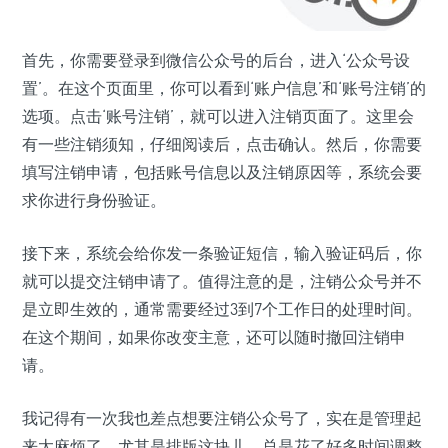
首先，你需要登录到微信公众号的后台，进入‘公众号设
置’。在这个页面里，你可以看到‘账户信息’和‘账号注销’的
选项。点击‘账号注销’，就可以进入注销页面了。这里会
有一些注销须知，仔细阅读后，点击确认。然后，你需要
填写注销申请，包括账号信息以及注销原因等，系统会要
求你进行身份验证。
接下来，系统会给你发一条验证短信，输入验证码后，你
就可以提交注销申请了。值得注意的是，注销公众号并不
是立即生效的，通常需要经过3到7个工作日的处理时间。
在这个期间，如果你改变主意，还可以随时撤回注销申
请。
我记得有一次我也差点想要注销公众号了，实在是管理起
来太麻烦了，尤其是排版这块儿，总是花了好多时间调整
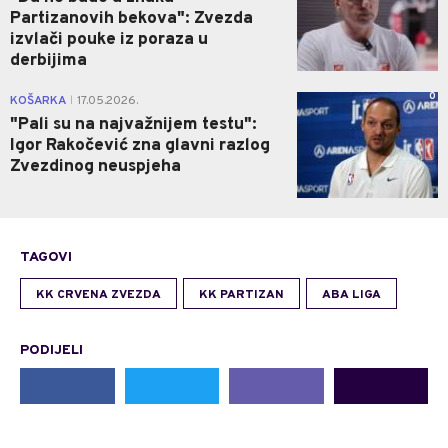
Partizanovih bekova": Zvezda
izvlači pouke iz poraza u
derbijima
0
KOŠARKA
17.05.2026.
|
"Pali su na najvažnijem testu":
Igor Rakočević zna glavni razlog
Zvezdinog neuspjeha
TAGOVI
KK CRVENA ZVEZDA
KK PARTIZAN
ABA LIGA
PODIJELI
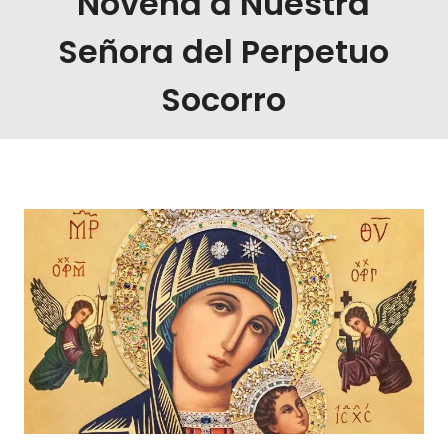
Novena a Nuestra
Señora del Perpetuo
Socorro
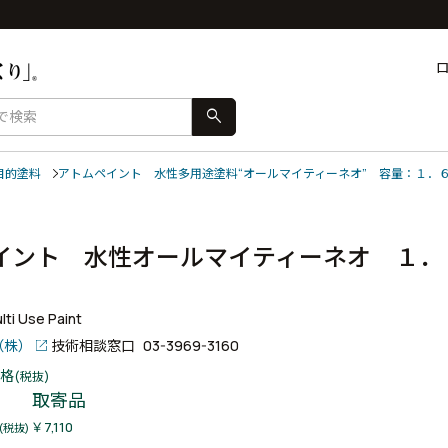
search
目的塗料
アトムペイント 水性多用途塗料“オールマイティーネオ” 容量：１．
イント 水性オールマイティーネオ １．
ー
ti Use Paint
（株）
技術相談窓口
03-3969-3160
格
(税抜)
取寄品
￥7,110
(税抜)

==*==

- [What you should do]: Each record has to be set down verbatim, and the pictures must not appear in the copy.

- [Solution to this exercise]:
首先，你需要登录到微信公众号的后台，进入‘公众号设
置’。在这个页面里，你可以看到‘账户信息’和‘账号注销’的
选项。点击‘账号注销’，就可以进入注销页面了。这里会
有一些注销须知，仔细阅读后，点击确认。然后，你需要
填写注销申请，包括账号信息以及注销原因等，系统会要
求你进行身份验证。
接下来，系统会给你发一条验证短信，输入验证码后，你
就可以提交注销申请了。值得注意的是，注销公众号并不
是立即生效的，通常需要经过3到7个工作日的处理时间。
在这个期间，如果你改变主意，还可以随时撤回注销申
请。
我记得有一次我也差点想要注销公众号了，实在是管理起
来太麻烦了，尤其是排版这块儿，总是花了好多时间调整
Partizanovih bekova": Zvezda
izvlači pouke iz poraza u
derbijima
0
KOŠARKA
17.05.2026.
|
"Pali su na najvažnijem testu":
Igor Rakočević zna glavni razlog
Zvezdinog neuspjeha
TAGOVI
KK CRVENA ZVEZDA
KK PARTIZAN
ABA LIGA
PODIJELI
Novena a Nuestra
Señora del Perpetuo
Socorro
search
目的塗料
アトムペイント 水性多用途塗料“オールマイティーネオ” 容量：１．
イント 水性オールマイティーネオ １．
ー
ti Use Paint
（株）
技術相談窓口
03-3969-3160
格
(税抜)
取寄品
￥7,110
(税抜)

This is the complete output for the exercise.